Though this conservative cartoonist with the unreadable signature suggests that "They All Do It" is a good reason not to investigate such things.
And it was not a landslide in favor of impeachment: Along with cartoons like this, or those others that seemed stubbornly to address other subjects, there were articles on some editorial pages about how Latinos did not like Cesar Chavez and how untrustworthy a witness John Dean was.
We were pretty divided.

In addition to the Middle East conflict, there had also been a spate of UFO sightings, which Bill Sanders worked into a Watergate-themed cartoon about Nixon's refusal to release the tapes.

John Lane greeted Gerald Ford's arrival on the scene with a gag about the dour prospects going forward. Cartoonists didn't seem to grasp how Ford fit into the overall picture, but Lane was right that he was stepping into a mess.

Art Poinier suggested that he had arrived just in the nick of time, without quite declaring him a Nixon ally.

But Bill Crawford suggested that Ford was a "team player," an analysis he may have regretted later, though the timing of Agnew's resignation and the question of what did Jerry Ford know and when did he know it remain a linked pair of mysteries today.

And — particularly given the relative font sizes on that sign — it seems clear that McNelly saw Ford as more than just someone to fill the vacancy.

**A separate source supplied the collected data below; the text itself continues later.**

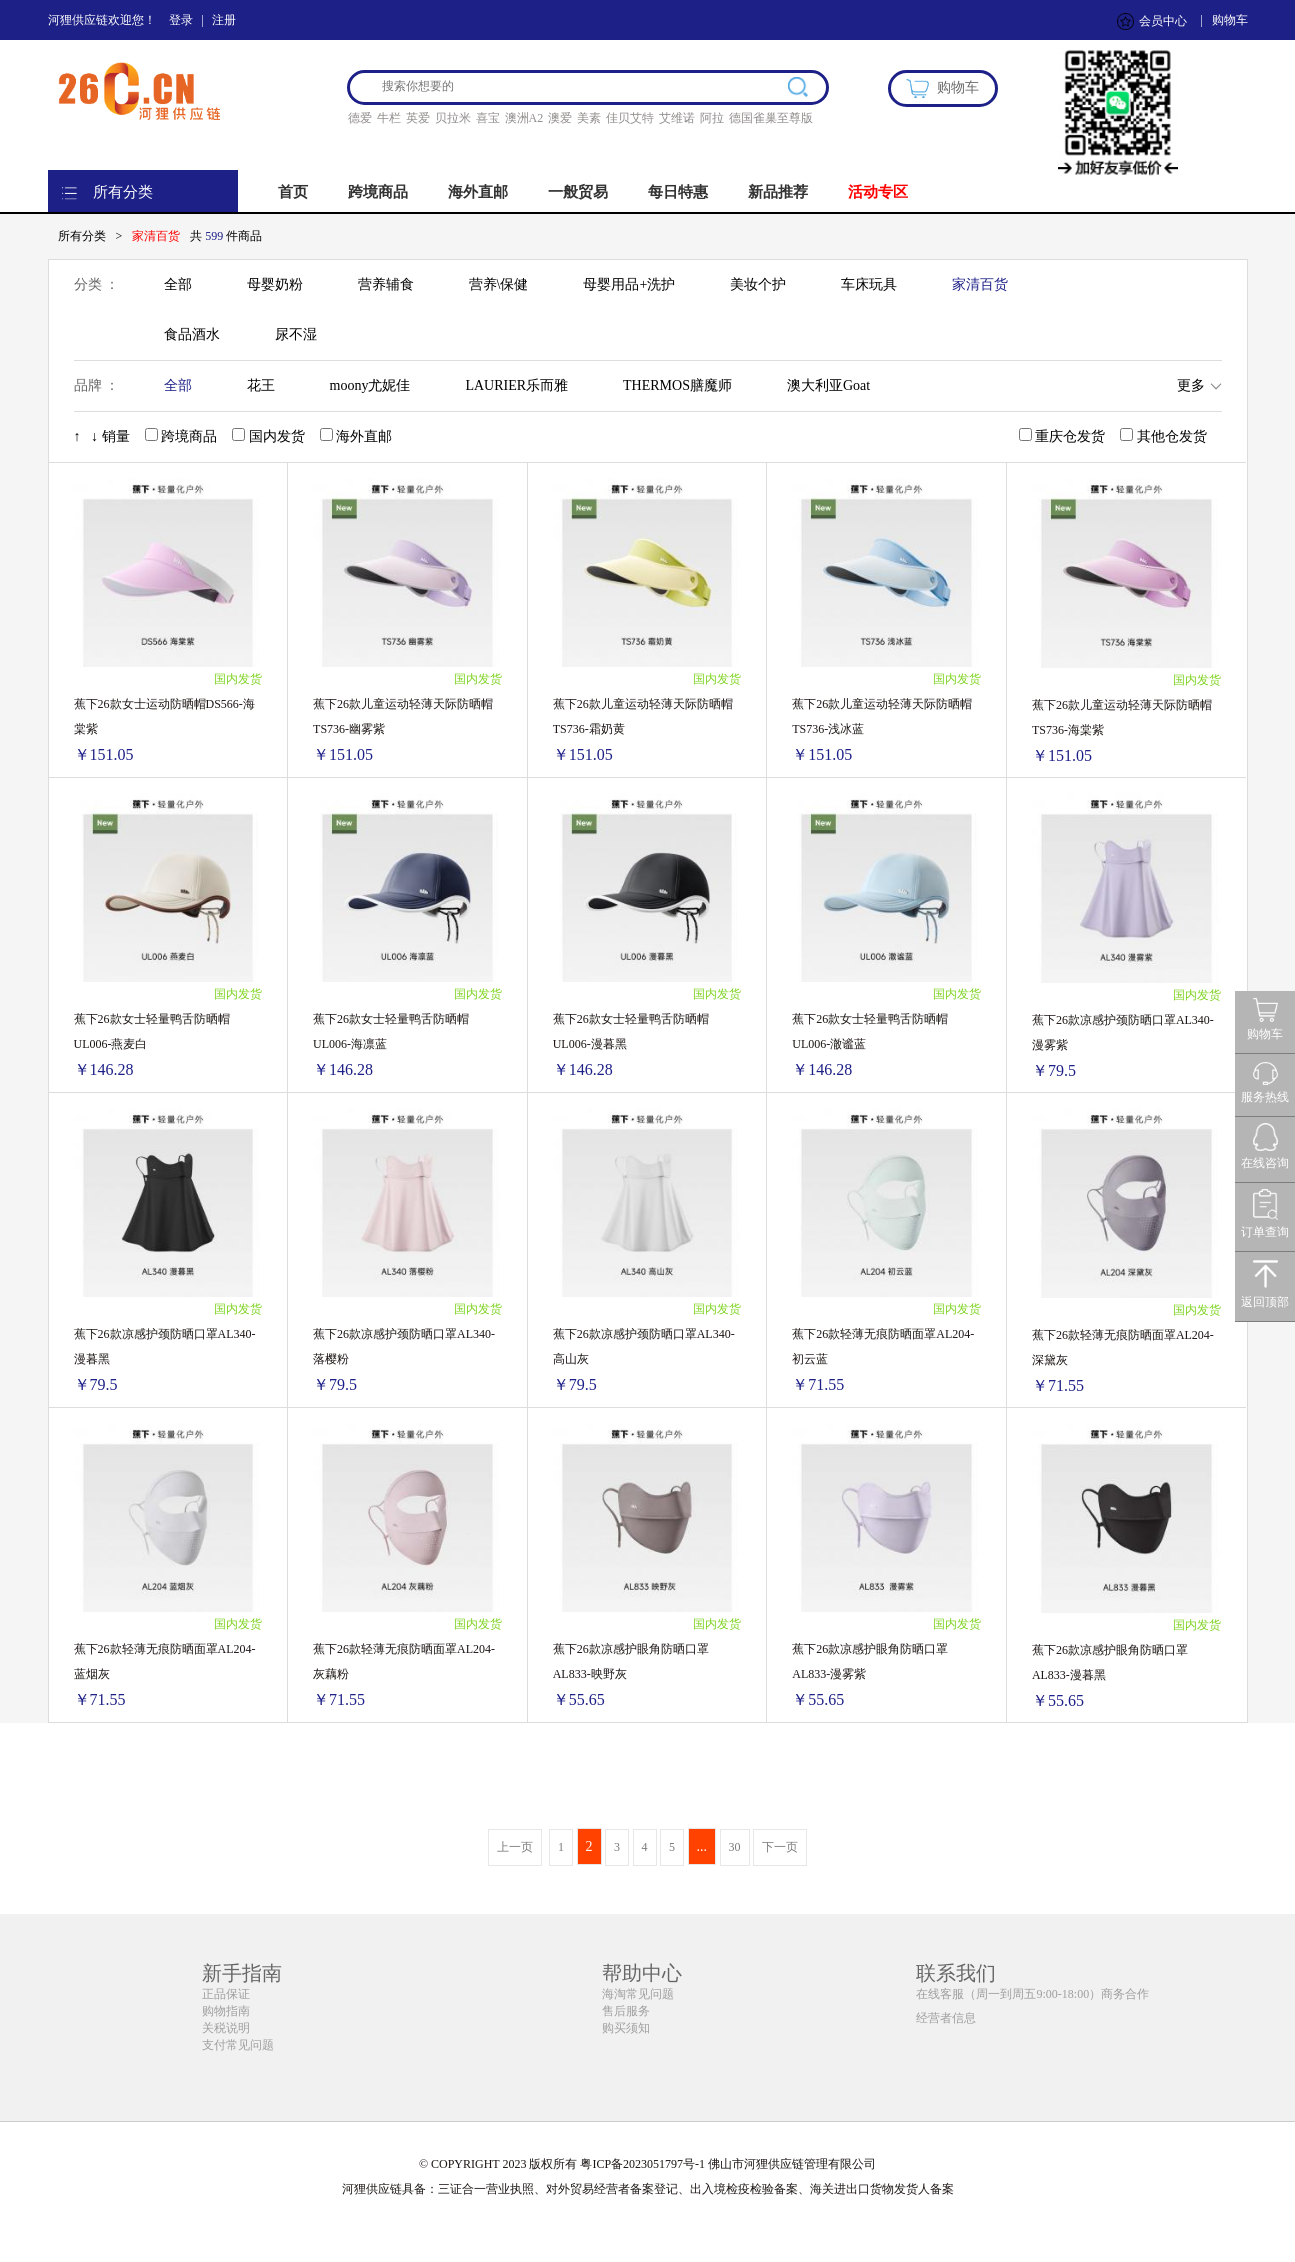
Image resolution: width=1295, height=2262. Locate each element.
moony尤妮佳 (370, 385)
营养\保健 (499, 284)
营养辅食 (386, 284)
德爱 (360, 118)
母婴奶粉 (275, 284)
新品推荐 (778, 192)
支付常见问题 (238, 2045)
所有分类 (123, 192)
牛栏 (389, 118)
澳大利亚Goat (828, 385)
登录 (181, 20)
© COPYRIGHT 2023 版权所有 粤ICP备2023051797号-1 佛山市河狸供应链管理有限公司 (647, 2164)
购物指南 (226, 2011)
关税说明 (226, 2028)
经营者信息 (946, 2018)
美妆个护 (758, 284)
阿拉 (712, 118)
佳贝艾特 (630, 118)
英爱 (418, 118)
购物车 (1230, 20)
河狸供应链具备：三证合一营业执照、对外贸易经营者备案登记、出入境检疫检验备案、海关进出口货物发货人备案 (648, 2189)
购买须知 (626, 2028)
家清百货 (980, 284)
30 (735, 1847)
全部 (178, 284)
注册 (224, 20)
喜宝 (488, 118)
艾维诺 (677, 118)
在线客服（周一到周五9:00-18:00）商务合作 (1032, 1994)
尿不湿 (296, 334)
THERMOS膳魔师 (677, 385)
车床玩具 (869, 284)
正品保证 (226, 1994)
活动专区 (878, 192)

Some cartoons are clearly massacre-geared, but this Paul Conrad cartoon on Nixon's stubborn insistence on "executive privilege" might have been done before the Cox firing. (The blank space is, I suspect, a printing error — a piece of paper falling onto the type tray — but I couldn't find another version.)

And Nixon did eventually have to hand the tapes over, which this cartoonist — sorry, the sig is indecipherable — noted with a gag addressing his arrogant attitude even as he began to realize the jig was up.

Another cartoonist whose signature I can't figure out had this commentary, obviously after the firings.

And McNelly, who had always been the answer to "Aren't there any funny conservative cartoonists?" ends the show with this piece, that captures the man, and the moment, perfectly.